§ What this task involves
Within the records below, find the line with "used to characterize something with many par" and the line with "Should Buyer either voluntarily or", then reproduce exactly those two lines and all lines between them, without any picture.

- - -

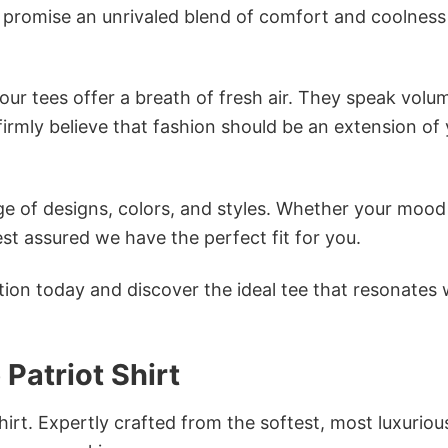
s promise an unrivaled blend of comfort and coolness
ur tees offer a breath of fresh air. They speak volu
firmly believe that fashion should be an extension of
e of designs, colors, and styles. Whether your mood 
st assured we have the perfect fit for you.
tion today and discover the ideal tee that resonates 
Patriot Shirt
irt. Expertly crafted from the softest, most luxuriou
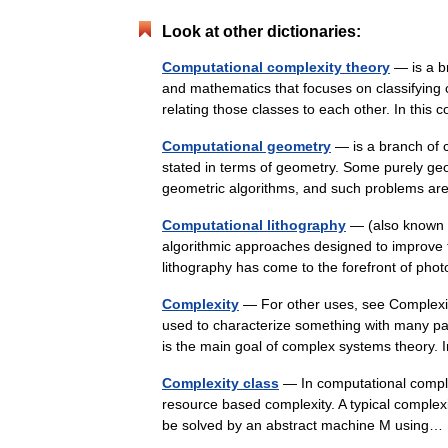
Look at other dictionaries:
Computational complexity theory
— is a br
and mathematics that focuses on classifying c
relating those classes to each other. In thi
Computational geometry
— is a branch of 
stated in terms of geometry. Some purely geo
geometric algorithms, and such problems a
Computational lithography
— (also known a
algorithmic approaches designed to improve t
lithography has come to the forefront of ph
Complexity
— For other uses, see Complexit
used to characterize something with many par
is the main goal of complex systems theor
Complexity class
— In computational complex
resource based complexity. A typical complexit
be solved by an abstract machine M usin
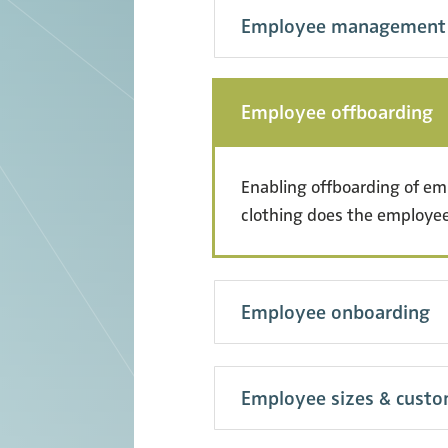
Employee management
Employee offboarding
Enabling offboarding of e
clothing does the employee
Employee onboarding
Employee sizes & cust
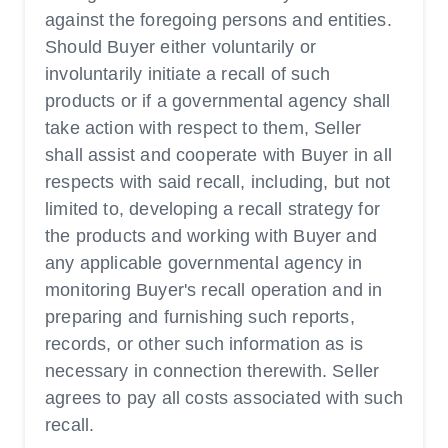
against the foregoing persons and entities.
Should Buyer either voluntarily or
involuntarily initiate a recall of such
products or if a governmental agency shall
take action with respect to them, Seller
shall assist and cooperate with Buyer in all
respects with said recall, including, but not
limited to, developing a recall strategy for
the products and working with Buyer and
any applicable governmental agency in
monitoring Buyer's recall operation and in
preparing and furnishing such reports,
records, or other such information as is
necessary in connection therewith. Seller
agrees to pay all costs associated with such
recall.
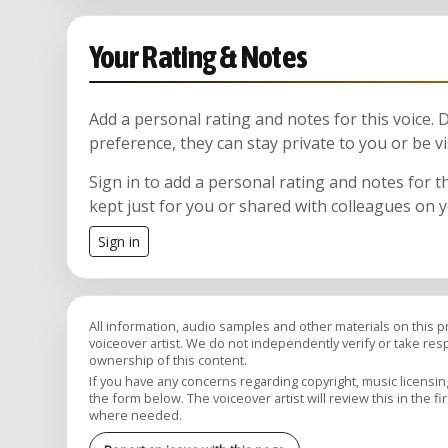
Your Rating & Notes
Add a personal rating and notes for this voice.
preference, they can stay private to you or be vi
Sign in to add a personal rating and notes for t
kept just for you or shared with colleagues on 
Sign in
All information, audio samples and other materials on this 
voiceover artist. We do not independently verify or take respon
ownership of this content.
If you have any concerns regarding copyright, music licensing,
the form below. The voiceover artist will review this in the fi
where needed.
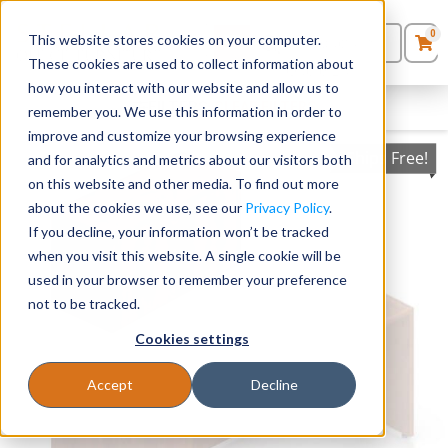
0
This website stores cookies on your computer.
0
Products
in
These cookies are used to collect information about
Quote List
Seating
how you interact with our website and allow us to
FILTERS
CLEAR FILTERS
remember you. We use this information in order to
improve and customize your browsing experience
Desks
Ships Free!
and for analytics and metrics about our visitors both
on this website and other media. To find out more
Panels & Cubicles
about the cookies we use, see our
Privacy Policy
.
If you decline, your information won’t be tracked
Tables
when you visit this website. A single cookie will be
used in your browser to remember your preference
not to be tracked.
Cookies settings
Accept
Decline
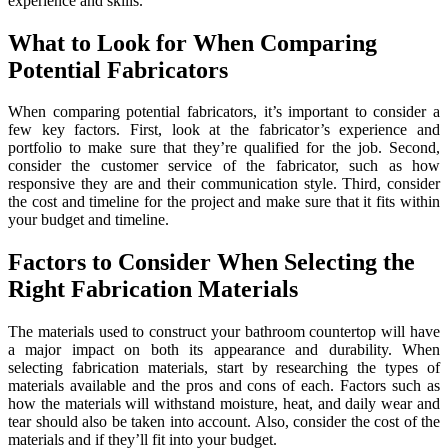
experience and skills.
What to Look for When Comparing
Potential Fabricators
When comparing potential fabricators, it’s important to consider a
few key factors. First, look at the fabricator’s experience and
portfolio to make sure that they’re qualified for the job. Second,
consider the customer service of the fabricator, such as how
responsive they are and their communication style. Third, consider
the cost and timeline for the project and make sure that it fits within
your budget and timeline.
Factors to Consider When Selecting the
Right Fabrication Materials
The materials used to construct your bathroom countertop will have
a major impact on both its appearance and durability. When
selecting fabrication materials, start by researching the types of
materials available and the pros and cons of each. Factors such as
how the materials will withstand moisture, heat, and daily wear and
tear should also be taken into account. Also, consider the cost of the
materials and if they’ll fit into your budget.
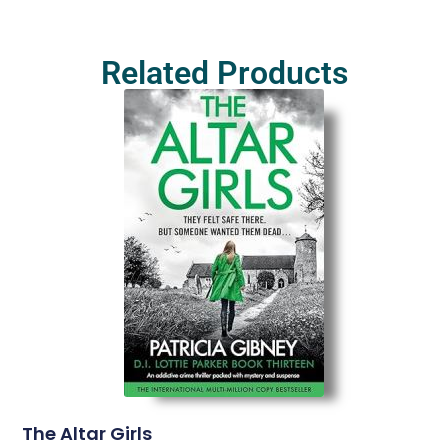
Related Products
The Altar Girls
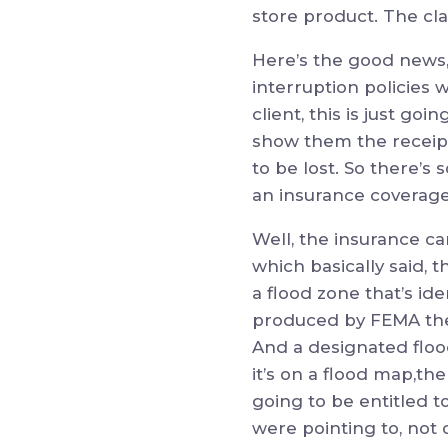
store product. The cla
Here’s the good news, 
interruption policies 
client, this is just go
show them the receip
to be lost. So there’s 
an insurance coverage
Well, the insurance car
which basically said, th
a flood zone that’s iden
produced by FEMA the
And a designated flood
it’s on a flood map,th
going to be entitled to
were pointing to, not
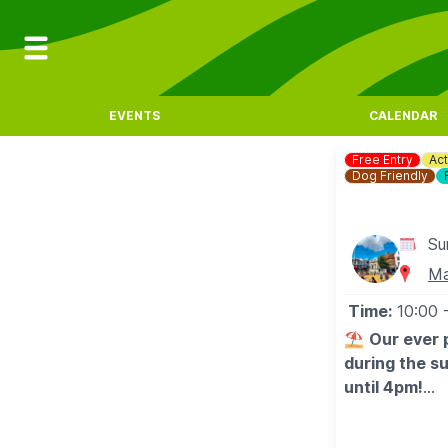
EVENTS
CALENDAR
Free Entry
Act
Dog Friendly
Su
Ma
Time:
10:00
⛱️
Our ever 
during the s
until 4pm!
🤩 WHAT TO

- - -

§ Solution
used to characterize something with many par
is the main goal of complex systems theor
Complexity class
— In computational complex
resource based complexity. A typical complexit
be solved by an abstract machine M usin
Employee management
Employee offboarding
Enabling offboarding of e
clothing does the employee
Employee onboarding
Employee sizes & cust
against the foregoing persons and entities.
Should Buyer either voluntarily or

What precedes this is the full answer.